The good news is that our first batch of premmie twins – Ella and Bella – are absolutely thriving. The bad news is that we’ve now had four sets of twins out of 10 cows.
At first blush, you’d think I’d be overjoyed but lots of twins is not a cause for celebration on a dairy farm. Twins take their toll on the mother cow, who is more likely to have trouble calving, more likely to be sick afterwards and all this also affects her production and ability to get back in calf next season. The calves are also more likely to be unwell because they tend to be smaller and suffer more difficult births. The female twin of a male/female pair is nearly certain to be a freemartin, unable to breed.
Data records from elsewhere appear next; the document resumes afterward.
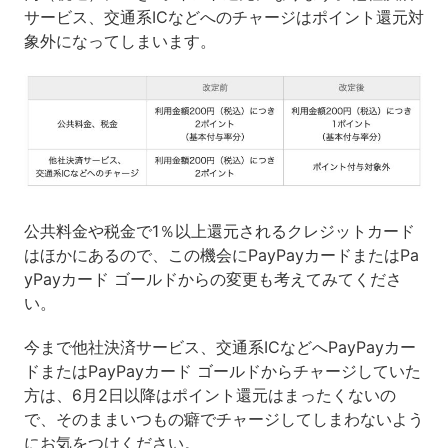
サービス、交通系ICなどへのチャージはポイント還元対
象外になってしまいます。
公共料金や税金で1％以上還元されるクレジットカード
はほかにあるので、この機会にPayPayカードまたはPa
yPayカード ゴールドからの変更も考えてみてくださ
い。
今まで他社決済サービス、交通系ICなどへPayPayカー
ドまたはPayPayカード ゴールドからチャージしていた
方は、6月2日以降はポイント還元はまったくないの
で、そのままいつもの癖でチャージしてしまわないよう
にお気をつけください。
One of our favourite cows, 771, gave birth to a small but gutsy heifer this morning and then we discovered another set of hoofs coming out. Sadly, Wayne had to give 771 help and, despite us acting immediately, the second little girl was stillborn. As I held the first little calf, Laura, while she had her first drink, I couldn’t help but feel a lump in my throat as I heard Wayne carry her dead twin away.
I wonder what’s causing this? I hope it’s just a run of bad luck but other farmers have reported increased twinning on their farms too this season. The research suggests that lots of great quality feed at breeding time might be the cause and, yes, nine months ago, the cows did have a wonderful diet. Maybe that’s the reason but it does leave a farmer scratching her head and crossing her fingers (if it’s possible to do both at once!).